"Opa, bagaiman dengan tikus putih?" tagih Patrik.
Tiba-tiba, terdengar mesin generator berbunyi. Hati Patrik tidak tenang. Ia berlari ke luar rumah, melihat apa yang terjadi. Listrik menyala. Neon-neon rumah seorang guru SD-nya berpijar.
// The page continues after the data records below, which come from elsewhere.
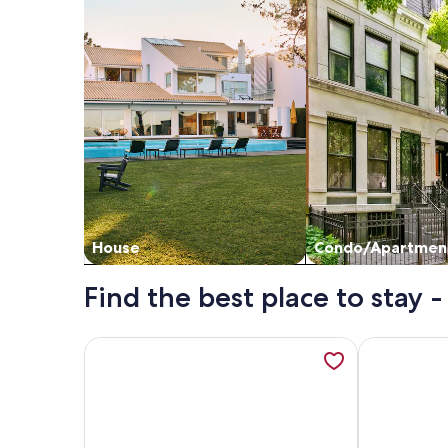
House
Condo/Apartmen
Find the best place to stay - 
More information about Floral Villa D14 - Three 
More informa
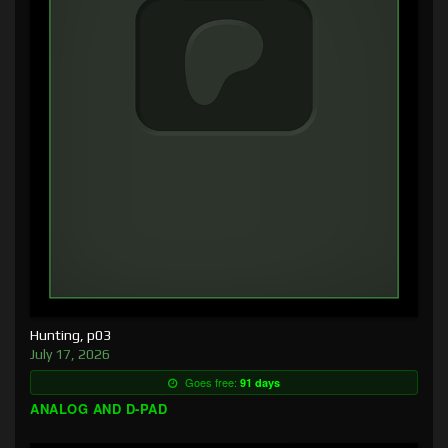
Hunting, p03
July 17, 2026
Goes free:
91 days
ANALOG AND D-PAD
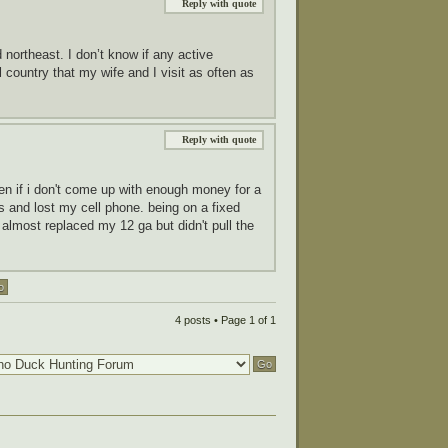
Reply with quote
northeast. I don’t know if any active
country that my wife and I visit as often as
Reply with quote
pen if i don't come up with enough money for a
lls and lost my cell phone. being on a fixed
 almost replaced my 12 ga but didn't pull the
4 posts • Page
1
of
1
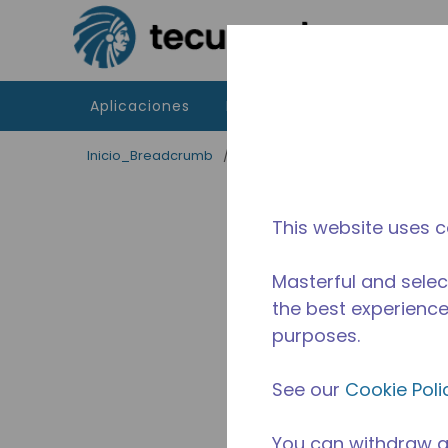
Saltar al contenido principal
Aplicaciones
Productos
Recursos
Inicio_Breadcrumb
/
Terminado
/
2253231103
This website uses c
Masterful and selec
the best experience 
purposes.
See our
Cookie Poli
You can withdraw a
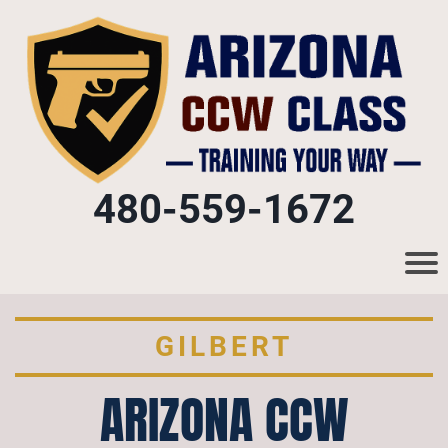
480-559-1672
GILBERT
ARIZONA CCW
Kegiranganmengebu-ngebu di hatinya.Tak tahan ia kekang, ia melompat-lompat sambil berteriak. "Yeee yeee, listrik menyala. Huuu..., Nonton... Nonton. Hu huuu. Malam ini nonton."
Dari dalam rumah mama berteriak, "Patrik... Cepat masuk rumah. Buat apa kau teriak-teriak di luar. Cepat."
Dengan semangat ia masuk rumah. Bayangan Kian Santang yang tertunda 2 episode mengisi kepalanya. Wajahnya pancarkan kebahagiaan besar. Ia ingin nonton sepuasnya. Sedangkan, ibu bingung melihat wajahnya.
"Listrik menyala, ma. Sebentar saya nonton. Hehehe."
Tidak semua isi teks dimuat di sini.